Exercise aim:
Go over the entries and report the lines where the word "által" occurs.

Provided records:
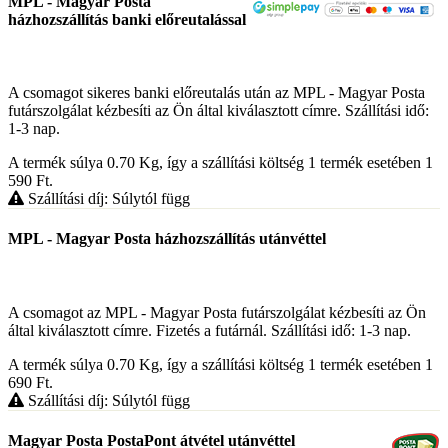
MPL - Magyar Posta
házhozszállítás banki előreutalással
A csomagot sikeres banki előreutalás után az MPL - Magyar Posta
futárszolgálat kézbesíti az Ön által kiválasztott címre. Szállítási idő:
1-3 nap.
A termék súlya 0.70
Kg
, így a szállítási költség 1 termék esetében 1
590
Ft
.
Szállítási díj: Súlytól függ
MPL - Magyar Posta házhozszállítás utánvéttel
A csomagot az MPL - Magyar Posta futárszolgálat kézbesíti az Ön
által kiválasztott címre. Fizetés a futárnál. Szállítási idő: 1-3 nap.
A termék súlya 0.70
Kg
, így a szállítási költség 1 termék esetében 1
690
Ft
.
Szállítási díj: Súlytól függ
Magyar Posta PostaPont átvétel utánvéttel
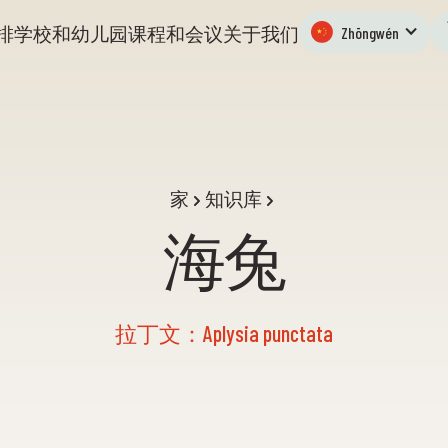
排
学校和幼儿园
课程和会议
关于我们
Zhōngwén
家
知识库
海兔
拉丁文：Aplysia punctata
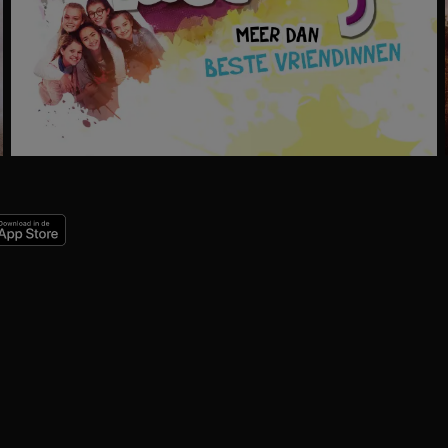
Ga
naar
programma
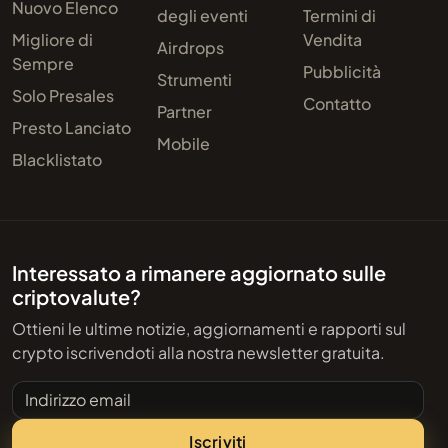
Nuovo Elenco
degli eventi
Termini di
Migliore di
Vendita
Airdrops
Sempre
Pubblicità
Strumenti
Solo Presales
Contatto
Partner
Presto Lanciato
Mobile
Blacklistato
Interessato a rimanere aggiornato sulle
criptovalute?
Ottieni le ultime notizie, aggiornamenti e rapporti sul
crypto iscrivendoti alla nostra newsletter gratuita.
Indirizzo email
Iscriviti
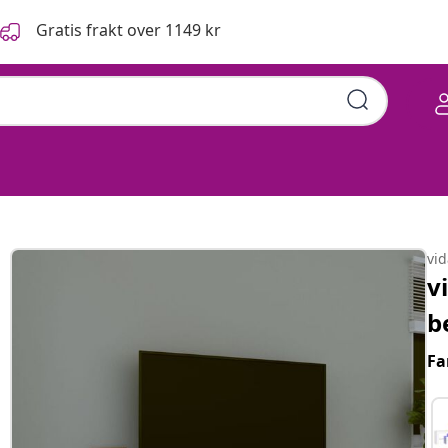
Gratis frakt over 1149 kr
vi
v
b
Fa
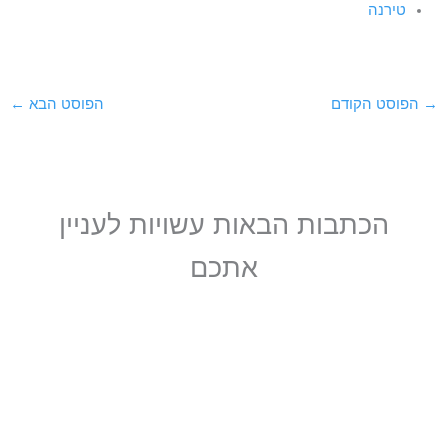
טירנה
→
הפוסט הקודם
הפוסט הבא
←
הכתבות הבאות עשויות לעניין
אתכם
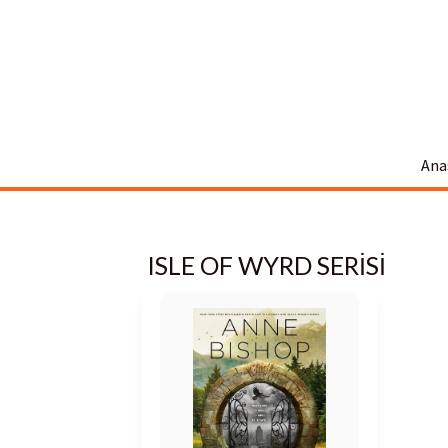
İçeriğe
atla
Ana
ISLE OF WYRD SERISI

...

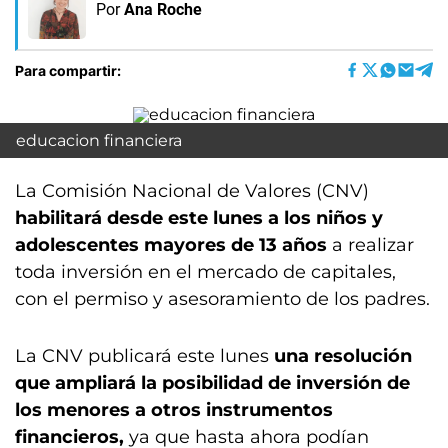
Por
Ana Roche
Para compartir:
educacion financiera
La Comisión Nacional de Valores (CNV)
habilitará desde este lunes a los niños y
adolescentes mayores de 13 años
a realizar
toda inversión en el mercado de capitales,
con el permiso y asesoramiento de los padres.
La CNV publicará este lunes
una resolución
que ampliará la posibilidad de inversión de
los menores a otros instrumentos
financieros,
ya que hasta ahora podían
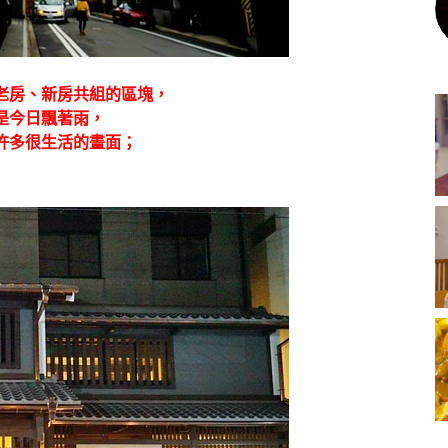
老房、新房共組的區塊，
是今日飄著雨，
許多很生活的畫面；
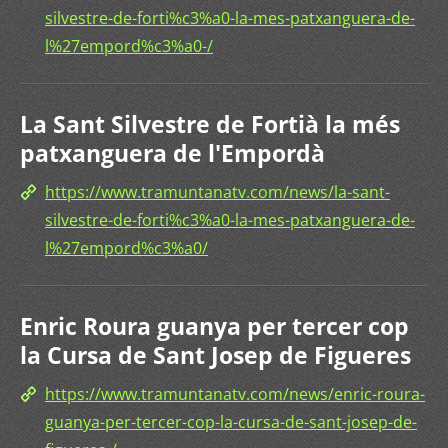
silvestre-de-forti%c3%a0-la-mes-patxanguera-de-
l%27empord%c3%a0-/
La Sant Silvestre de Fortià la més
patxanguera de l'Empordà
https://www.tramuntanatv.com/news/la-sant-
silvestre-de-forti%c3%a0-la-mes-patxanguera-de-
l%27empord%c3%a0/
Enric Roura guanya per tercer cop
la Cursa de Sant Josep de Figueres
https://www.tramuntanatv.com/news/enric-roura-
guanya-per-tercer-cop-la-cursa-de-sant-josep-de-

Exercise result:
futárszolgálat kézbesíti az Ön által kiválasztott címre. Szállítási idő:
által kiválasztott címre. Fizetés a futárnál. Szállítási idő: 1-3 nap.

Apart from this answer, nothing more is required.